EXERCISE OBJECTIVE
What do the lines from the one containing "Столешницы:виды/назначение" through the end of the listing below say? Restate them word for word and give nothing else.

=== EXERCISE INPUTS ===

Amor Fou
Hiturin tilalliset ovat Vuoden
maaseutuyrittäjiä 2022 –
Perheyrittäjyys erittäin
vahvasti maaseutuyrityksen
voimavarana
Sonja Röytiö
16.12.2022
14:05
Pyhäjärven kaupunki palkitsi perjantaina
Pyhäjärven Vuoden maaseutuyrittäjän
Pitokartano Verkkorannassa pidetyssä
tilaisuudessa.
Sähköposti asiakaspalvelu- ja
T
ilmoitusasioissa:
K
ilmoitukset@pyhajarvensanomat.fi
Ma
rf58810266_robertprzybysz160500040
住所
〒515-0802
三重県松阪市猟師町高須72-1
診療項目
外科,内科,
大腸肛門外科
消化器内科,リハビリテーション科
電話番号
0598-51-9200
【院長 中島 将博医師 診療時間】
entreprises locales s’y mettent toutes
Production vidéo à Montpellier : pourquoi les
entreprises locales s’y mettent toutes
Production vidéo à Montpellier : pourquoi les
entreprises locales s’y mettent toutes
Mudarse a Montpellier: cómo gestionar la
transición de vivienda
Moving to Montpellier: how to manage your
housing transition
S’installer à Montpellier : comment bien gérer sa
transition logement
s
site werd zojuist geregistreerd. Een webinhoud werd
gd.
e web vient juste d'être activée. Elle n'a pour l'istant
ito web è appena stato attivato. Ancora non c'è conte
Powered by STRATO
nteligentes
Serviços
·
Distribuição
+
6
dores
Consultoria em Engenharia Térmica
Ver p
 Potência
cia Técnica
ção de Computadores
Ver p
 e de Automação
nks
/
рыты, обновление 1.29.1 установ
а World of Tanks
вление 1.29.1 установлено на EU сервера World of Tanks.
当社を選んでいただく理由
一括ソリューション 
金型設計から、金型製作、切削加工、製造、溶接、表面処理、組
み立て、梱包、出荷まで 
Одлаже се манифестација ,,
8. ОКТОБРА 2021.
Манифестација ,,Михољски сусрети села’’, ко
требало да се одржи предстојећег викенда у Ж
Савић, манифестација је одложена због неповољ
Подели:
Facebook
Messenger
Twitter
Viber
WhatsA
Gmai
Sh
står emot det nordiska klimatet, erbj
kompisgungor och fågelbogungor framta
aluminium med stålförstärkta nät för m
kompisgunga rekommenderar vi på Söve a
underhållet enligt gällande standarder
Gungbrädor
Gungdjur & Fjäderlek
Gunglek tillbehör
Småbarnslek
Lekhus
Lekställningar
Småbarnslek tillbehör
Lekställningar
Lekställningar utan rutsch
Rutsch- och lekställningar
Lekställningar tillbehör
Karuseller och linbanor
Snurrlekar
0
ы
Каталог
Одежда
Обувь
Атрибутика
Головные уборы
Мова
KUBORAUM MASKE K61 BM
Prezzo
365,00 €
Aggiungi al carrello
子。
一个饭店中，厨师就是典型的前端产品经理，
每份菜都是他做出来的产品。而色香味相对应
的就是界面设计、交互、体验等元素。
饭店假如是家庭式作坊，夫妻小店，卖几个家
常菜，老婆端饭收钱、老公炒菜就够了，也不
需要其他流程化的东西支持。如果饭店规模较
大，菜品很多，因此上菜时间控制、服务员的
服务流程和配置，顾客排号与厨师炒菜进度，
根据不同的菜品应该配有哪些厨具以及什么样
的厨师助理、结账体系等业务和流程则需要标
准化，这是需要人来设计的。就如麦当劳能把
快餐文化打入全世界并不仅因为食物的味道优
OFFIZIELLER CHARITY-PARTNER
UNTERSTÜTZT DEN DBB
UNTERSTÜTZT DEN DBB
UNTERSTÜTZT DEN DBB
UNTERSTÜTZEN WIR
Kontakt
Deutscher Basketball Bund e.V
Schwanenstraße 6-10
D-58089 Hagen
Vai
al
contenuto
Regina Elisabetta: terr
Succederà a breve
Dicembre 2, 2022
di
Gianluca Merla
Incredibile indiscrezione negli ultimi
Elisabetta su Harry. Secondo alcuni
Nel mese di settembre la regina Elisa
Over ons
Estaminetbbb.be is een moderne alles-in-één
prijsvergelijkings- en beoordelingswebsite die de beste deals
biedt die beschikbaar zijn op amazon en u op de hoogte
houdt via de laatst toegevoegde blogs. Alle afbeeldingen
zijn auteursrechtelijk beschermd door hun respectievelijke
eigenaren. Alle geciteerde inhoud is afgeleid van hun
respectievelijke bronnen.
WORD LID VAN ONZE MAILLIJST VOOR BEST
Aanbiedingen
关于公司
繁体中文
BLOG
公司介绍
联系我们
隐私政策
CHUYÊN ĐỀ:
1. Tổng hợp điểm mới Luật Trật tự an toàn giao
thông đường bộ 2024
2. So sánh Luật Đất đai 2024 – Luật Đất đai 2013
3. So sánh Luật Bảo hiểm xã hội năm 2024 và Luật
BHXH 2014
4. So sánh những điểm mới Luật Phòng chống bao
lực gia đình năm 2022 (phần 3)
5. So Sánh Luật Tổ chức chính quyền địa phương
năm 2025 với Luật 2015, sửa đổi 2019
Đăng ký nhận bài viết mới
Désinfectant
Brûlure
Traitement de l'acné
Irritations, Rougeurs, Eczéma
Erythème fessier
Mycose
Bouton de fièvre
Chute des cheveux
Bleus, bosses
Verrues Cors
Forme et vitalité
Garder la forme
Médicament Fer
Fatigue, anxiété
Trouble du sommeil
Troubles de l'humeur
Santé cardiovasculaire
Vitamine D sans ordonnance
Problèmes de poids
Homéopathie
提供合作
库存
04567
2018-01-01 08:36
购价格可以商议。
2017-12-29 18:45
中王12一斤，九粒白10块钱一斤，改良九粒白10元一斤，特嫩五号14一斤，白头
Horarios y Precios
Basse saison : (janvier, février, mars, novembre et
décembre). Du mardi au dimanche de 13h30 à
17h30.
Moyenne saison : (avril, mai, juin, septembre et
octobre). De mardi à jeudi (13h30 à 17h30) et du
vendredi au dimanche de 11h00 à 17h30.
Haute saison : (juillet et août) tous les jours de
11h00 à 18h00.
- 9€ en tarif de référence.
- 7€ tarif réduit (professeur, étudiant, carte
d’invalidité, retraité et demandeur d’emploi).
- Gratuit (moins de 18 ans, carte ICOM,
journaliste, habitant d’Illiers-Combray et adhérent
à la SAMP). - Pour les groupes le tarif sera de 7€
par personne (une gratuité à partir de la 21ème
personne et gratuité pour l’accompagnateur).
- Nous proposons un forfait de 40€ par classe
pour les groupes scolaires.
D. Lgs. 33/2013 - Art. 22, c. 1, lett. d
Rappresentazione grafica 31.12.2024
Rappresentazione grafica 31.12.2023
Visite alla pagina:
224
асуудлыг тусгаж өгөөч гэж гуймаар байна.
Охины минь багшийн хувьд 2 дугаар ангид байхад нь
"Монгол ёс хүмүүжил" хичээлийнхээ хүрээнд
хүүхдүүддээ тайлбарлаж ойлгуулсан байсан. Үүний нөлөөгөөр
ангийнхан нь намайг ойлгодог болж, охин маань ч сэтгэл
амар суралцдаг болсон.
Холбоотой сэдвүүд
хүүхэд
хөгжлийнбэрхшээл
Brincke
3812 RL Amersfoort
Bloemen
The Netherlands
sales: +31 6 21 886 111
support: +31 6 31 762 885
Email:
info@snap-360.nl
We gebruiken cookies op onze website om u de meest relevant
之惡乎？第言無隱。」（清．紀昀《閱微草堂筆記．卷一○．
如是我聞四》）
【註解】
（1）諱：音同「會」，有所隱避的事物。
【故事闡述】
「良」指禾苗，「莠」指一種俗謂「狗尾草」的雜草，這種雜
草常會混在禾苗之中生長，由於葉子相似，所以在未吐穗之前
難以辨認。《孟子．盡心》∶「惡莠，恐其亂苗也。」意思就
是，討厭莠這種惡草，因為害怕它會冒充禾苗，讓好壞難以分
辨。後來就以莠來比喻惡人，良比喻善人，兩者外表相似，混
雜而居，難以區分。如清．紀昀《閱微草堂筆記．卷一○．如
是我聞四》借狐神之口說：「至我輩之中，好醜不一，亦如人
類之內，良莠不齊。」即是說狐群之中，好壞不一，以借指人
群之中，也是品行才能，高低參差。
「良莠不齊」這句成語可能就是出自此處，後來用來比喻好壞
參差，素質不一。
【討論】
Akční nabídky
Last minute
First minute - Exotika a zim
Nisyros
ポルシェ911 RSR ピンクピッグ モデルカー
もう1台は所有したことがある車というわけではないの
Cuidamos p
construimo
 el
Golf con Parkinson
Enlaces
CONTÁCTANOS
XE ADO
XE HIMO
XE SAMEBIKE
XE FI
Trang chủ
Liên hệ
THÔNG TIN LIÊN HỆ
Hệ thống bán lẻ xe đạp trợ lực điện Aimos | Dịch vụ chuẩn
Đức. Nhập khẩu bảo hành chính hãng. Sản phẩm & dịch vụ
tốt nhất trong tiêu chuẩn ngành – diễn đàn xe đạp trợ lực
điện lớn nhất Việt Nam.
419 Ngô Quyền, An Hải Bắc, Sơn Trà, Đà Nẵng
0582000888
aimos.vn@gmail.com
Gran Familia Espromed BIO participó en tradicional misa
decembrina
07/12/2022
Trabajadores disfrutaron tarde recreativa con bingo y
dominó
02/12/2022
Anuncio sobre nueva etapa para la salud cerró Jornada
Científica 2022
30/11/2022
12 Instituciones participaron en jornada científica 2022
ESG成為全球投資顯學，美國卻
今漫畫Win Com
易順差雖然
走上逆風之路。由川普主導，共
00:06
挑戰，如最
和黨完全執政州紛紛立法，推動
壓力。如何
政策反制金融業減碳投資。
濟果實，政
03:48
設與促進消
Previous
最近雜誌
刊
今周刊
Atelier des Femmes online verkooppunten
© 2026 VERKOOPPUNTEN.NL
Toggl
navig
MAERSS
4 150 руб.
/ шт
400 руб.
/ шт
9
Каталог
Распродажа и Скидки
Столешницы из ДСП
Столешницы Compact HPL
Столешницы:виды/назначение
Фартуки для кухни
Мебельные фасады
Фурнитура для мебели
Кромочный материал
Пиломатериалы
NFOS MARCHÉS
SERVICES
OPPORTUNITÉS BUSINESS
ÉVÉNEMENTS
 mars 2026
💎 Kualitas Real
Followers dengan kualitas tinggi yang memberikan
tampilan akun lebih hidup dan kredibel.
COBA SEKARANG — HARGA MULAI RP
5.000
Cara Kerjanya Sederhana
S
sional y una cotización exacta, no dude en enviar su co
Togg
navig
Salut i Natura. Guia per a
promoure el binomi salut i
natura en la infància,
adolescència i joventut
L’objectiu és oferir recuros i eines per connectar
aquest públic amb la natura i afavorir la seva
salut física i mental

===

ANSWER TO THE EXERCISE
Столешницы:виды/назначение
Фартуки для кухни
Мебельные фасады
Фурнитура для мебели
Кромочный материал
Пиломатериалы
NFOS MARCHÉS
SERVICES
OPPORTUNITÉS BUSINESS
ÉVÉNEMENTS
 mars 2026
💎 Kualitas Real
Followers dengan kualitas tinggi yang memberikan
tampilan akun lebih hidup dan kredibel.
COBA SEKARANG — HARGA MULAI RP
5.000
Cara Kerjanya Sederhana
S
sional y una cotización exacta, no dude en enviar su co
Togg
navig
Salut i Natura. Guia per a
promoure el binomi salut i
natura en la infància,
adolescència i joventut
L’objectiu és oferir recuros i eines per connectar
aquest públic amb la natura i afavorir la seva
salut física i mental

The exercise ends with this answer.